NYMC Faculty Publications


Cardioprotective Heme Oxygenase-1-PGC1alpha Signaling in Epicardial Fat Attenuates Cardiovascular Risk in Humans as in Obese Mice

Document Type


Publication Date

August 2019




OBJECTIVE: This study investigated whether levels of signaling pathways and inflammatory adipokines in epicardial fat regulate cardiovascular risks in humans and mice. METHODS: Epicardial fat was obtained from the hearts of patients with heart failure requiring coronary artery bypass surgery, and signaling pathways were compared with visceral fat. The genetic profile of epicardial and visceral fat from humans was also compared with genetic profiles of epicardial and visceral fat in obese mice.

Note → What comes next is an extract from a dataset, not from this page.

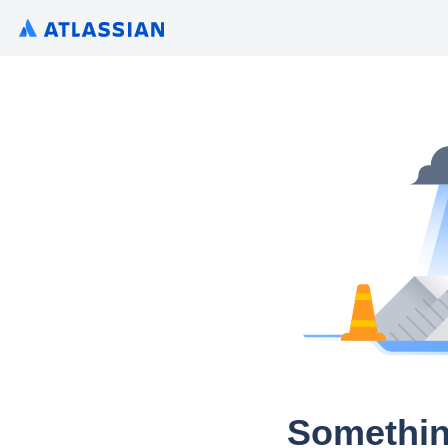
Somethin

Left ventricular (LV) fractional shortening was measured in obese mice before and after treatment with inducers of mitochondrial signaling heme oxygenase 1 (HO-1)-peroxisome proliferator-activated receptor gamma coactivator 1-alpha (PGC1alpha). An RNA array/heat map on 88 genes that regulate adipose tissue function was used to identify a target gene network. RESULTS: Human epicardial fat gene profiling expressed decreased levels of mitochondrial signaling of HO-1-PGC1alpha and an increase of the inflammatory adipokine CCN family member 3. Similar observations were seen in epicardial and visceral fat of obese mice. Improvement in LV function was linked to the increase in mitochondrial signaling in epicardial fat of obese mice. CONCLUSIONS: There is a link between cardiac ectopic fat deposition and cardiac function in humans that is similar to that which is described in obese mice. An increase of mitochondrial signaling pathway genes in epicardial fat attenuates cardiometabolic dysfunction and LV fractional shortening in obese mice.